# Posted 10:16 AM by Patrick Belton
IT WAS BAD ENOUGH WHEN this election was about 1970s war records. When it became about 1970s typewriters, I decided to go write my dissertation.
Incidentally, from the steady stream of email I've been getting since my one foray into the subject this morning, the strongest argument seems to me to be the fact that Times New Roman didn't appear on Selectric typewriters, being owned (the emails tell me) by Monotype. The second strongest argument is, having served briefly in a national security branch of government, it seems from my own experience highly unlikely that anyone other than possibly a young Marine would devote the thirty seconds to changing Selectric balls and typing 'th' after ordinal numbers in superscripts. (Our Marine embassy guards, at three in the morning, would begin scrubbing things at random, occasionally to include my computer. One even tried to teach me better ways to do push-ups, around 4 am.)
# Posted 6:24 AM by Patrick Belton
GARY FARBER TAKES apart a few silly media myths appearing in the WaPo, ABC, and elsewhere this morning about typewriters in the Seventies. He, you see, was there:
So now we hear that the Bush
documents may be forgeries. Are they?
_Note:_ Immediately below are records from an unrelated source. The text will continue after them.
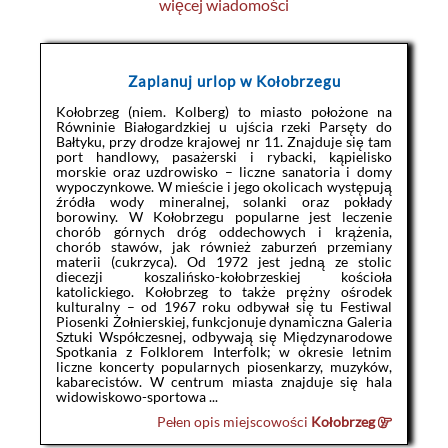
więcej wiadomości
Zaplanuj urlop w Kołobrzegu
Kołobrzeg (niem. Kolberg) to miasto położone na
Równinie Białogardzkiej u ujścia rzeki Parsęty do
Bałtyku, przy drodze krajowej nr 11. Znajduje się tam
port handlowy, pasażerski i rybacki, kąpielisko
morskie oraz uzdrowisko – liczne sanatoria i domy
wypoczynkowe. W mieście i jego okolicach występują
źródła wody mineralnej, solanki oraz pokłady
borowiny. W Kołobrzegu popularne jest leczenie
chorób górnych dróg oddechowych i krążenia,
chorób stawów, jak również zaburzeń przemiany
materii (cukrzyca). Od 1972 jest jedną ze stolic
diecezji koszalińsko-kołobrzeskiej kościoła
katolickiego. Kołobrzeg to także prężny ośrodek
kulturalny – od 1967 roku odbywał się tu Festiwal
Piosenki Żołnierskiej, funkcjonuje dynamiczna Galeria
Sztuki Współczesnej, odbywają się Międzynarodowe
Spotkania z Folklorem Interfolk; w okresie letnim
liczne koncerty popularnych piosenkarzy, muzyków,
kabarecistów. W centrum miasta znajduje się hala
widowiskowo-sportowa ...
Pełen opis miejscowości
Kołobrzeg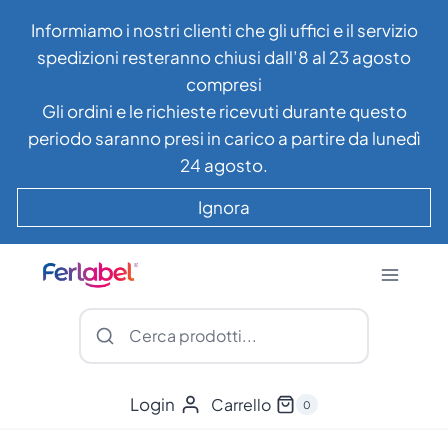
Salta
Informiamo i nostri clienti che gli uffici e il servizio
al
spedizioni resteranno chiusi dall’8 al 23 agosto
contenuto
compresi
Gli ordini e le richieste ricevuti durante questo
periodo saranno presi in carico a partire da lunedì
24 agosto.
Ignora
Login
Carrello
0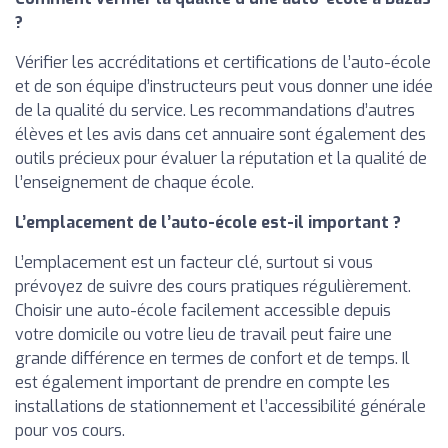
?
Vérifier les accréditations et certifications de l’auto-école
et de son équipe d’instructeurs peut vous donner une idée
de la qualité du service. Les recommandations d’autres
élèves et les avis dans cet annuaire sont également des
outils précieux pour évaluer la réputation et la qualité de
l’enseignement de chaque école.
L’emplacement de l’auto-école est-il important ?
L’emplacement est un facteur clé, surtout si vous
prévoyez de suivre des cours pratiques régulièrement.
Choisir une auto-école facilement accessible depuis
votre domicile ou votre lieu de travail peut faire une
grande différence en termes de confort et de temps. Il
est également important de prendre en compte les
installations de stationnement et l’accessibilité générale
pour vos cours.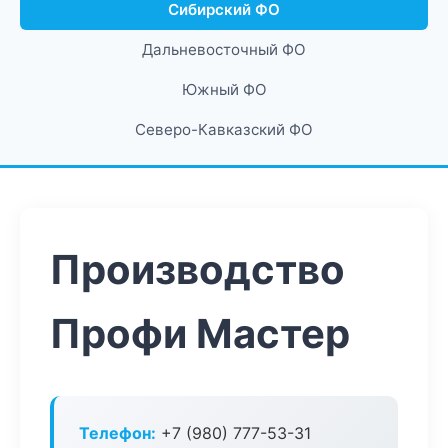
Сибирский ФО
Дальневосточный ФО
Южный ФО
Северо-Кавказский ФО
Производство
Профи Мастер
Телефон:
+7 (980) 777-53-31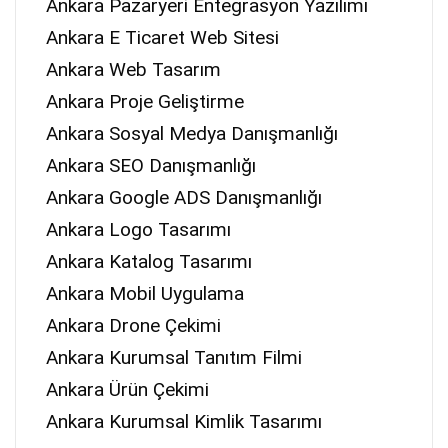
Ankara Pazaryeri Entegrasyon Yazılımı
Ankara E Ticaret Web Sitesi
Ankara Web Tasarım
Ankara Proje Geliştirme
Ankara Sosyal Medya Danışmanlığı
Ankara SEO Danışmanlığı
Ankara Google ADS Danışmanlığı
Ankara Logo Tasarımı
Ankara Katalog Tasarımı
Ankara Mobil Uygulama
Ankara Drone Çekimi
Ankara Kurumsal Tanıtım Filmi
Ankara Ürün Çekimi
Ankara Kurumsal Kimlik Tasarımı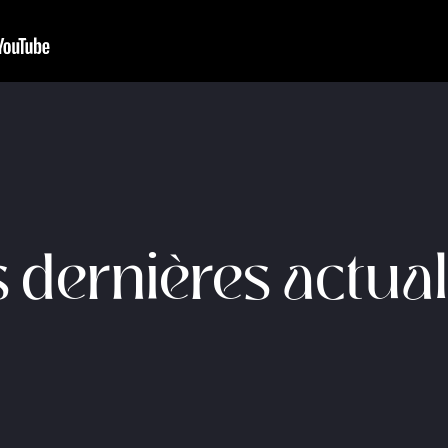
 dernières actual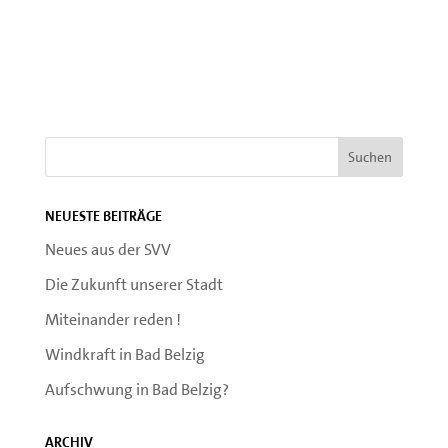
Neueste Beiträge
Neues aus der SVV
Die Zukunft unserer Stadt
Miteinander reden !
Windkraft in Bad Belzig
Aufschwung in Bad Belzig?
Archiv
I have no idea. But I do know some things that are nonsense when I see them.... 'The experts also raised questions about the military's typewriter technology three decades ago. Collins said word processors that could produce proportional-sized fonts cost upwards of $20,000 at the time.' 'I'm not real sure that you would have that kind of sophistication in the office of a flight inspector in the United States government,' Showker said. 'The only thing it could be, possibly, is an IBM golf ball typewriter, which came out around the early to middle 1970s,' Haley said. 'Those did have proportional fonts on them. But they weren't widely used.'
Instead of talking to 'experts,' the Post and ABC might have done a bit of googling instead:
The IBM Executive uses a unique system of letter spacing... instead of every character taking exactly the same space on the writing line, as on standard typewriters, thin letters get narrower space, wide letters get the wider space needed. So, each word, each line, is more attractive, and more legible, and the overall appearance is outstanding. (from IBM Executive advertisement, 1953)
As Farber notes, 'They in no way cost "$20,000" or even $2000. They sold new for a few hundred dollars.'
More poor research appears in the bit about superscripts: ABC's expert Haley says 'There weren't any typewriters that did that.... That looks like it might be a function of something like Microsoft Word, which does that automatically.' Or you could listen to a blogger who was there, who says 'it might have been done by a Selectric, which most certainly did superscripts and subscripts. All you had to do is switch golfballs. Doesn't anyone remember actually using these things?'
Well, OxBlog doesn't. But we're glad that there are people in the blogosphere who do, since the mainstream media's typewriter experts apparently don't, either.
UPDATE: A counterpoint, also from the blogosphere. Personally, I should note that like Josh, I believe rather strongly that elections should be fought on ideas, instead of the Vietnam war records of either candidate, which I consider an irrelevance and a distraction. However, as long as we're trafficking in irrelevances, I'm delighted that the blogosphere is capable of doing so at a factual level above what we've seen from the more established forms of journalism.